*EXERCISE DETAILS*.
What is the number of lines in the records that contain "Excel"? Give only that number.

DATA SUPPLIED section start

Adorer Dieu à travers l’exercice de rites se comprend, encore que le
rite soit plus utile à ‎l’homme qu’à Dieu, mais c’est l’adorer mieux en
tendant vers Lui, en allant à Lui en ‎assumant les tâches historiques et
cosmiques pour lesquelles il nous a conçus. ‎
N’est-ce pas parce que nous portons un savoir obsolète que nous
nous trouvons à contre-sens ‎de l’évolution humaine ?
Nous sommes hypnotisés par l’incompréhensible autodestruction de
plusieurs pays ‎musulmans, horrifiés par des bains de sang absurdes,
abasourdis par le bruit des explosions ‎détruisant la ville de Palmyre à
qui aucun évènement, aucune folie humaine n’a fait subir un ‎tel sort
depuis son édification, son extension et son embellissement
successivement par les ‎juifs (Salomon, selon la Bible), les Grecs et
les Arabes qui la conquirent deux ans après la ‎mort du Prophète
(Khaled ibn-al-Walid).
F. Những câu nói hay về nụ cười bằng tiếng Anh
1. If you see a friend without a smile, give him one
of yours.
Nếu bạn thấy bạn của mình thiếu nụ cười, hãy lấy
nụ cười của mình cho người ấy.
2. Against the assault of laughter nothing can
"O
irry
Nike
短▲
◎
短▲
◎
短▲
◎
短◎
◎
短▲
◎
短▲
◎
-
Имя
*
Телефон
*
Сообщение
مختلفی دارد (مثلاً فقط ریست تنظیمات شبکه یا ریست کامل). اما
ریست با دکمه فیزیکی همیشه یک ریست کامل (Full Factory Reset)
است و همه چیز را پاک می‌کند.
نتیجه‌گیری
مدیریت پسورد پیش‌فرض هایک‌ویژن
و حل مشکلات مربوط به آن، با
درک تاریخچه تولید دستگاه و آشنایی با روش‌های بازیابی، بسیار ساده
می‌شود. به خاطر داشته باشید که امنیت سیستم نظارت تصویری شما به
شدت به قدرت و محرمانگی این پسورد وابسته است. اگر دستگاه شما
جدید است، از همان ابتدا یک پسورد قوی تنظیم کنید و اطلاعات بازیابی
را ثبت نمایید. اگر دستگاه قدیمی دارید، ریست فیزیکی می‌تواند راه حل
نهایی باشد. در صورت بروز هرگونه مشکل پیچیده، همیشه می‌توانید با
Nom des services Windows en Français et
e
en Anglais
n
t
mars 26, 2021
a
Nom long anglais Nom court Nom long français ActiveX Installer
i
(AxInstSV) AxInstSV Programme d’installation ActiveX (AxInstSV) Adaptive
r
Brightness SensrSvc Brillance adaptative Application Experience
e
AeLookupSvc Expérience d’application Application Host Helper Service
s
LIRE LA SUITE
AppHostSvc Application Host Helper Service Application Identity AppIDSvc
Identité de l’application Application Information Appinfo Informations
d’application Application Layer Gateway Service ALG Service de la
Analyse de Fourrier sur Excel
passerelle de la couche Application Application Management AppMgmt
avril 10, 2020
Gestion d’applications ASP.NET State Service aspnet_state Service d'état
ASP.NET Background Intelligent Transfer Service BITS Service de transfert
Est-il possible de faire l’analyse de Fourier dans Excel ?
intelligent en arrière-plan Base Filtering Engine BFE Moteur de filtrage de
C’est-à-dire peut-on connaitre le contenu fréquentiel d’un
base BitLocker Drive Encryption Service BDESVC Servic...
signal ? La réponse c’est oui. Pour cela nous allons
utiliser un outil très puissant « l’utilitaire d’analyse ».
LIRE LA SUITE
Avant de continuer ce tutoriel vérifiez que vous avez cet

DATA SUPPLIED section end

*PROBLEM SOLUTION*.
2